Microsoft will PCs mit „Service Pack 2“ besser schützen
Mehr Sicherheit für Windows XP

Kaum ein Tag vergeht, an dem die Fachpresse keine neue Sicherheitslücke in Windows XP, Internet Explorer oder Outlook Express meldet. Microsoft will nun die Windows-XP-Rechner nachhaltig gegen Viren, Würmer, Trojaner und Hacker schützen.

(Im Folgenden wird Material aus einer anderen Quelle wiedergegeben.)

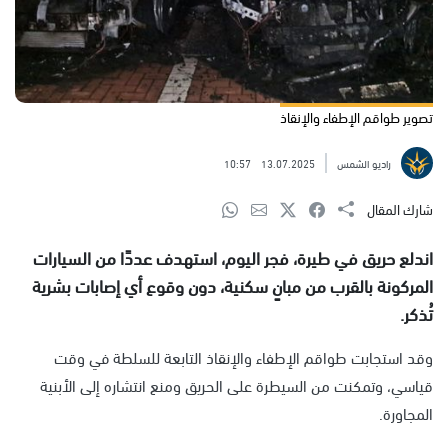
تصوير طواقم الإطفاء والإنقاذ
راديو الشمس
13.07.2025
10:57
شارك المقال
اندلع حريق في طيرة،
فجر اليوم، استهدف عددًا من السيارات
المركونة بالقرب من مبانٍ سكنية، دون وقوع أي إصابات بشرية
تُذكر.
وقد استجابت طواقم الإطفاء والإنقاذ التابعة للسلطة في وقت
قياسي، وتمكنت من السيطرة على الحريق ومنع انتشاره إلى الأبنية
المجاورة.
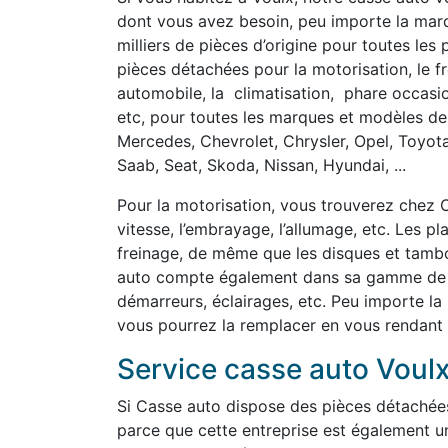
dont vous avez besoin, peu importe la marq
milliers de pièces d’origine pour toutes les
pièces détachées pour la motorisation, le fre
automobile, la climatisation, phare occasi
etc, pour toutes les marques et modèles de 
Mercedes, Chevrolet, Chrysler, Opel, Toyot
Saab, Seat, Skoda, Nissan, Hyundai, ...
Pour la motorisation, vous trouverez chez C
vitesse, l’embrayage, l’allumage, etc. Les p
freinage, de même que les disques et tambou
auto compte également dans sa gamme de pi
démarreurs, éclairages, etc. Peu importe la
vous pourrez la remplacer en vous rendant
Service casse auto Voul
Si Casse auto dispose des pièces détachée
parce que cette entreprise est également u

HB DÜSSELDORF. Die Alarmmeldungen reißen seit Monaten nicht ab. Kaum ein Tag vergeht, an dem die Fachpresse keine neue Sicherheitslücke in Windows XP, Internet Explorer oder Outlook Express meldet. Statt wie bisher Flickschusterei mit kleinen Reparaturprogrammen – so genannten Patches – zu betreiben, holt Microsoft zum großen Schlag aus. „Service Pack 2“ heißt die Software, mit der Windows-XP-Rechner nachhaltig gegen Viren, Würmer, Trojaner und Hacker geschützt werden sollen. Das Sicherheitspaket soll Ende des Monats veröffentlicht werden.

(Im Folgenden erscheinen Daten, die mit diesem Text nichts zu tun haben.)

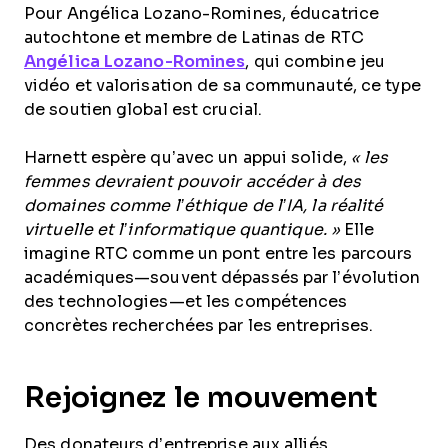
Pour Angélica Lozano-Romines, éducatrice
autochtone et membre de Latinas de RTC
Angélica Lozano-Romines
, qui combine jeu
vidéo et valorisation de sa communauté, ce type
de soutien global est crucial.
Harnett espère qu’avec un appui solide,
« les
femmes devraient pouvoir accéder à des
domaines comme l’éthique de l’IA, la réalité
virtuelle et l’informatique quantique. »
Elle
imagine RTC comme un pont entre les parcours
académiques—souvent dépassés par l’évolution
des technologies—et les compétences
concrètes recherchées par les entreprises.
Rejoignez le mouvement
Des donateurs d’entreprise aux alliés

Die kurz SP2 getaufte, kostenlos erhältliche Software greift tief ins Betriebssystem ein, ersetzt bisherige Module teilweise komplett und installiert jede Menge dringend nötiger Sicherheitstechnik. Kern des SP2 ist das neue „Sicherheitscenter“. Hier kann der XP-Benutzer überprüfen, wie gut sein Computer geschützt ist. Sollten Virenschutz, Firewall oder automatische Update-Funktion ausfallen, informiert das Sicherheitscenter den Anwender sofort darüber. Das ist eine gute Idee, die allerdings nicht missverstanden werden darf: Das Sicherheitscenter überwacht, es schützt nicht. Ist zum Beispiel eine Firewall vorhanden, die jedoch so konfiguriert ist, das Hacker Zugang haben – durch eine Fehlkonfiguration oder wenn ein Schadprogramm die Einstellungen manipuliert hat –, bleibt das unentdeckt.

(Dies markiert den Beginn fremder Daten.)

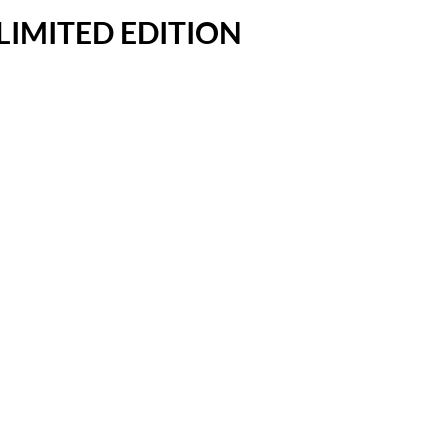
– LIMITED EDITION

Die Windows XP-eigene Firewall ist deutlich verbessert worden. Anders als bisher ist sie nun automatisch aktiv, selbst während des Einschaltvorgangs des PCs. Die Firewall überwacht ausnahmslos alle Netzverbindungen, auch WLAN, Bluetooth und Firewire. Sie erlaubt übliche Verbindungen nach außen. Eingehende Datenpakete werden nur akzeptiert, wenn es sich um Antworten handelt. So können Hacker und Würmer von außen nicht ins System eindringen.

Die Firewall ist zudem schlau genug, zwischen dem Betrieb im heimischen Netzwerk und dem Einwählen ins Netz von unterwegs zu unterscheiden. Notebook-Benutzern werden so ständige Korrekturen an den Sicherheitseinstellungen der Firewall erspart.